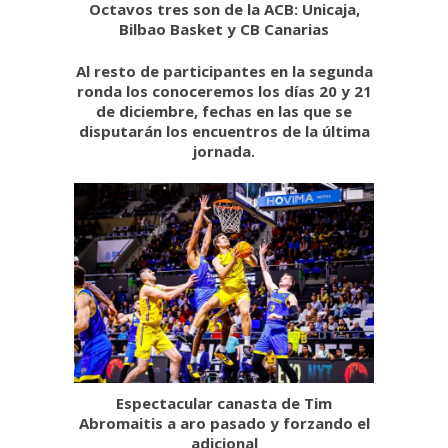
Octavos tres son de la ACB: Unicaja,
Bilbao Basket y CB Canarias
Al resto de participantes en la segunda
ronda los conoceremos los días 20 y 21
de diciembre, fechas en las que se
disputarán los encuentros de la última
jornada.
Espectacular canasta de Tim
Abromaitis a aro pasado y forzando el
adicional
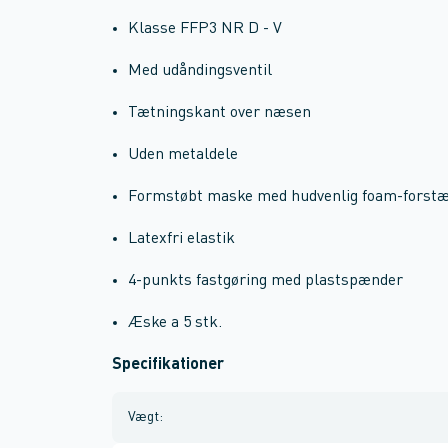
Klasse FFP3 NR D - V
Med udåndingsventil
Tætningskant over næsen
Uden metaldele
Formstøbt maske med hudvenlig foam-forst
Latexfri elastik
4-punkts fastgøring med plastspænder
Æske a 5 stk.
Specifikationer
Vægt
:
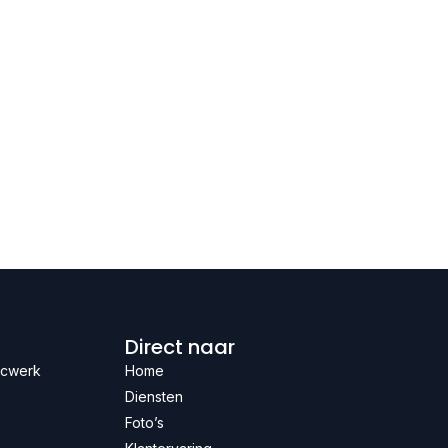
Direct naar
ucwerk
Home
Diensten
Foto’s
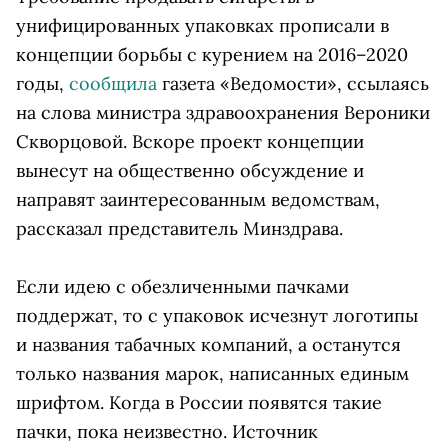
унифицированных упаковках прописали в
концепции борьбы с курением на 2016–2020
годы,
сообщила
газета «Ведомости», ссылаясь
на слова министра здравоохранения Вероники
Скворцовой. Вскоре проект концепции
вынесут на общественно обсуждение и
направят заинтересованным ведомствам,
рассказал представитель Минздрава.
Если идею с обезличенными пачками
поддержат, то с упаковок исчезнут логотипы
и названия табачных компаний, а останутся
только названия марок, написанных единым
шрифтом. Когда в России появятся такие
пачки, пока неизвестно. Источник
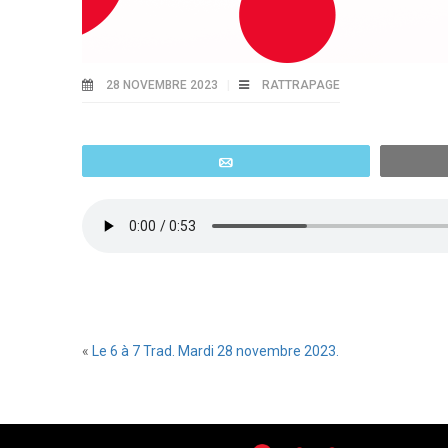
28 NOVEMBRE 2023
RATTRAPAGE
Email
«
Le 6 à 7 Trad. Mardi 28 novembre 2023.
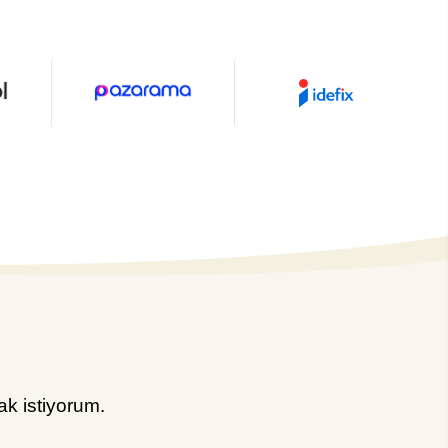
k istiyorum.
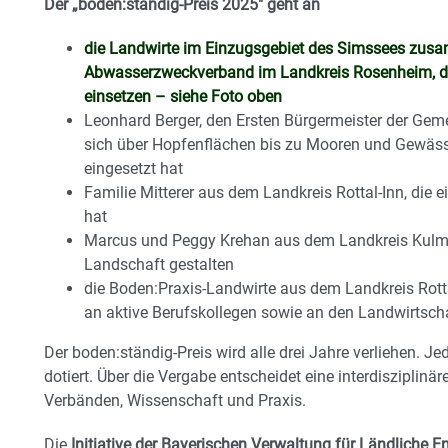
Der „boden:ständig-Preis 2025″ geht an
die Landwirte im Einzugsgebiet des Simssees zu
Abwasserzweckverband im Landkreis Rosenheim, d
einsetzen – siehe Foto oben
Leonhard Berger, den Ersten Bürgermeister der Gem
sich über Hopfenflächen bis zu Mooren und Gewässe
eingesetzt hat
Familie Mitterer aus dem Landkreis Rottal-Inn, die 
hat
Marcus und Peggy Krehan aus dem Landkreis Kulmba
Landschaft gestalten
die Boden:Praxis-Landwirte aus dem Landkreis Rott
an aktive Berufskollegen sowie an den Landwirtscha
Der boden:ständig-Preis wird alle drei Jahre verliehen. J
dotiert. Über die Vergabe entscheidet eine interdisziplinä
Verbänden, Wissenschaft und Praxis.
Die
Initiative der Bayerischen Verwaltung für Ländliche E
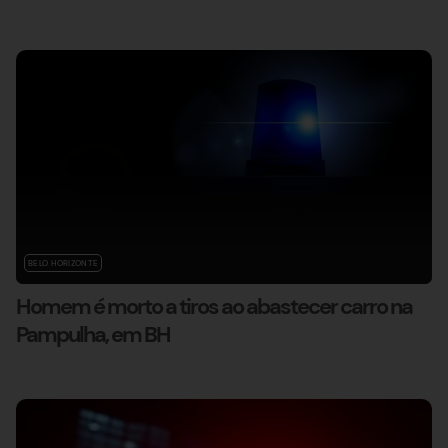
BELO HORIZONTE
Homem é morto a tiros ao abastecer carro na
Pampulha, em BH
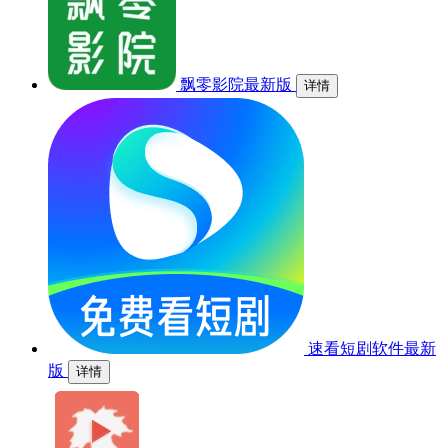
飘零影院最新版
详情
速看短剧软件最新
版
详情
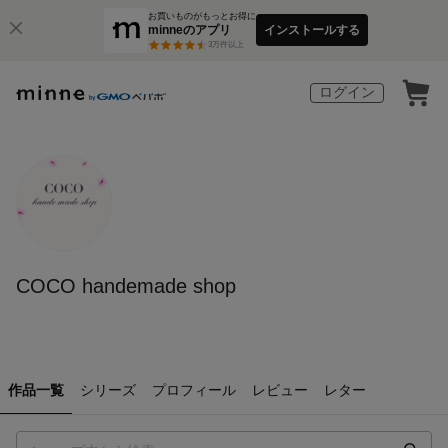
お買いものがもっとお得に
minneのアプリ
インストールする
3
万件以上
ログイン
COCO handemade shop
作品一覧
シリーズ
プロフィール
レビュー
レター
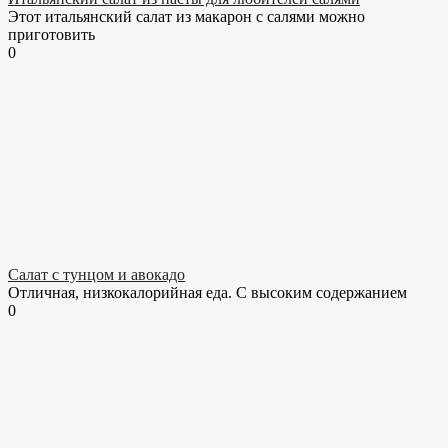
Этот итальянский салат из макарон с салями можно
приготовить
0
Салат с тунцом и авокадо
Отличная, низкокалорийная еда. С высоким содержанием
0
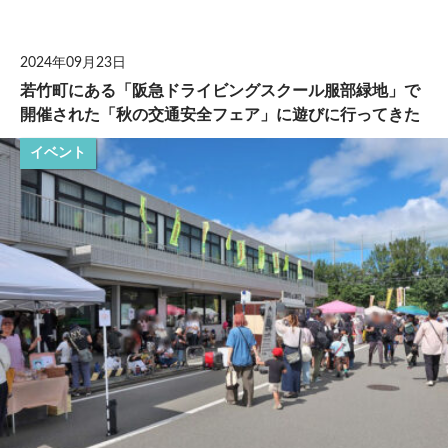
して
2024年09月23日
若竹町にある「阪急ドライビングスクール服部緑地」で
開催された「秋の交通安全フェア」に遊びに行ってきた
イベント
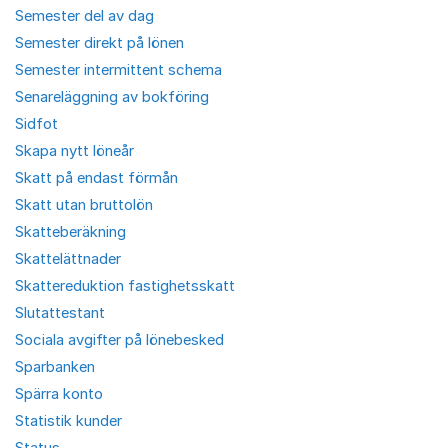
Semester del av dag
Semester direkt på lönen
Semester intermittent schema
Senareläggning av bokföring
Sidfot
Skapa nytt löneår
Skatt på endast förmån
Skatt utan bruttolön
Skatteberäkning
Skattelättnader
Skattereduktion fastighetsskatt
Slutattestant
Sociala avgifter på lönebesked
Sparbanken
Spärra konto
Statistik kunder
Status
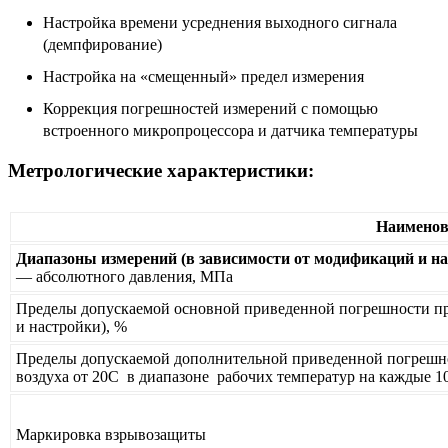
Настройка времени усреднения выходного сигнала
(демпфирование)
Настройка на «смещенный» предел измерения
Коррекция погрешностей измерений с помощью
встроенного микропроцессора и датчика температуры
Метрологические характеристики:
Наименов
Диапазоны измерений (в зависимости от модификаций и на
— абсолютного давления, МПа
Пределы допускаемой основной приведенной погрешности пр
и настройки), %
Пределы допускаемой дополнительной приведенной погрешн
воздуха от 20С в диапазоне рабочих температур на каждые 1
Маркировка взрывозащиты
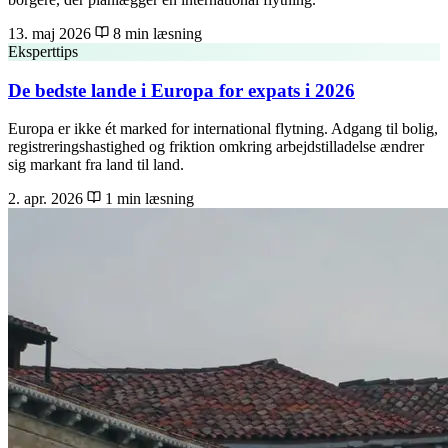
13. maj 2026
8 min læsning
Eksperttips
De bedste lande i Europa for expats i 2026
Europa er ikke ét marked for international flytning. Adgang til bolig,
registreringshastighed og friktion omkring arbejdstilladelse ændrer
sig markant fra land til land.
2. apr. 2026
1 min læsning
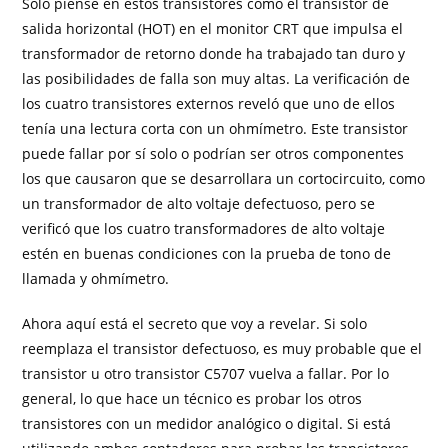
Solo piense en estos transistores como el transistor de
salida horizontal (HOT) en el monitor CRT que impulsa el
transformador de retorno donde ha trabajado tan duro y
las posibilidades de falla son muy altas. La verificación de
los cuatro transistores externos reveló que uno de ellos
tenía una lectura corta con un ohmímetro. Este transistor
puede fallar por sí solo o podrían ser otros componentes
los que causaron que se desarrollara un cortocircuito, como
un transformador de alto voltaje defectuoso, pero se
verificó que los cuatro transformadores de alto voltaje
estén en buenas condiciones con la prueba de tono de
llamada y ohmímetro.
Ahora aquí está el secreto que voy a revelar. Si solo
reemplaza el transistor defectuoso, es muy probable que el
transistor u otro transistor C5707 vuelva a fallar. Por lo
general, lo que hace un técnico es probar los otros
transistores con un medidor analógico o digital. Si está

________________

**Exercise directions**
Write out every record above exactly as it stands, but leave out the pictures.

**Output below**
Octavos tres son de la ACB: Unicaja,
Bilbao Basket y CB Canarias
Al resto de participantes en la segunda
ronda los conoceremos los días 20 y 21
de diciembre, fechas en las que se
disputarán los encuentros de la última
jornada.
Espectacular canasta de Tim
Abromaitis a aro pasado y forzando el
adicional
Klasse FFP3 NR D - V
Med udåndingsventil
Tætningskant over næsen
Uden metaldele
Formstøbt maske med hudvenlig foam-forst
Latexfri elastik
4-punkts fastgøring med plastspænder
Æske a 5 stk.
Specifikationer
Vægt
:
Direct naar
ucwerk
Home
Diensten
Foto’s
унифицированных упаковках прописали в
концепции борьбы с курением на 2016–2020
годы,
сообщила
газета «Ведомости», ссылаясь
на слова министра здравоохранения Вероники
Скворцовой. Вскоре проект концепции
вынесут на общественно обсуждение и
направят заинтересованным ведомствам,
рассказал представитель Минздрава.
Если идею с обезличенными пачками
поддержат, то с упаковок исчезнут логотипы
и названия табачных компаний, а останутся
только названия марок, написанных единым
шрифтом. Когда в России появятся такие
пачки, пока неизвестно. Источник
28 NOVEMBRE 2023
RATTRAPAGE
Email
«
Le 6 à 7 Trad. Mardi 28 novembre 2023.
k istiyorum.
Der „boden:ständig-Preis 2025″ geht an
die Landwirte im Einzugsgebiet des Simssees zu
Abwasserzweckverband im Landkreis Rosenheim, d
einsetzen – siehe Foto oben
Leonhard Berger, den Ersten Bürgermeister der Gem
sich über Hopfenflächen bis zu Mooren und Gewässe
eingesetzt hat
Familie Mitterer aus dem Landkreis Rottal-Inn, die 
hat
Marcus und Peggy Krehan aus dem Landkreis Kulmba
Landschaft gestalten
die Boden:Praxis-Landwirte aus dem Landkreis Rott
an aktive Berufskollegen sowie an den Landwirtscha
Der boden:ständig-Preis wird alle drei Jahre verliehen. J
dotiert. Über die Vergabe entscheidet eine interdisziplinä
Verbänden, Wissenschaft und Praxis.
Die
Initiative der Bayerischen Verwaltung für Ländliche E
BELO HORIZONTE
Homem é morto a tiros ao abastecer carro na
Pampulha, em BH
飘零影院最新版
详情
速看短剧软件最新
版
详情
お買いものがもっとお得に
minneのアプリ
インストールする
3
万件以上
ログイン
COCO handemade shop
作品一覧
シリーズ
プロフィール
レビュー
レター
Этот итальянский салат из макарон с салями можно
приготовить
0
Салат с тунцом и авокадо
Отличная, низкокалорийная еда. С высоким содержанием
0
して
2024年09月23日
若竹町にある「阪急ドライビングスクール服部緑地」で
開催された「秋の交通安全フェア」に遊びに行ってきた
イベント
Semester del av dag
Semester direkt på lönen
Semester intermittent schema
Senareläggning av bokföring
Sidfot
Skapa nytt löneår
Skatt på endast förmån
Skatt utan bruttolön
Skatteberäkning
Skattelättnader
Skattereduktion fastighetsskatt
Slutattestant
Sociala avgifter på lönebesked
Sparbanken
Spärra konto
Statistik kunder
Status
Настройка времени усреднения выходного сигнала
(демпфирование)
Настройка на «смещенный» предел измерения
Коррекция погрешностей измерений с помощью
встроенного микропроцессора и датчика температуры
Метрологические характеристики:
Наименов
Диапазоны измерений (в зависимости от модификаций и на
— абсолютного давления, МПа
Пределы допускаемой основной приведенной погрешности пр
и настройки), %
Пределы допускаемой дополнительной приведенной погрешн
воздуха от 20С в диапазоне рабочих температур на каждые 1
Маркировка взрывозащиты
13. maj 2026
8 min læsning
Eksperttips
De bedste lande i Europa for expats i 2026
Europa er ikke ét marked for international flytning. Adgang til bolig,
registreringshastighed og friktion omkring arbejdstilladelse ændrer
sig markant fra land til land.
2. apr. 2026
1 min læsning
Solo piense en estos transistores como el transistor de
salida horizontal (HOT) en el monitor CRT que impulsa el
transformador de retorno donde ha trabajado tan duro y
las posibilidades de falla son muy altas. La verificación de
los cuatro transistores externos reveló que uno de ellos
tenía una lectura corta con un ohmímetro. Este transistor
puede fallar por sí solo o podrían ser otros componentes
los que causaron que se desarrollara un cortocircuito, como
un transformador de alto voltaje defectuoso, pero se
verificó que los cuatro transformadores de alto voltaje
estén en buenas condiciones con la prueba de tono de
llamada y ohmímetro.
Ahora aquí está el secreto que voy a revelar. Si solo
reemplaza el transistor defectuoso, es muy probable que el
transistor u otro transistor C5707 vuelva a fallar. Por lo
general, lo que hace un técnico es probar los otros
transistores con un medidor analógico o digital. Si está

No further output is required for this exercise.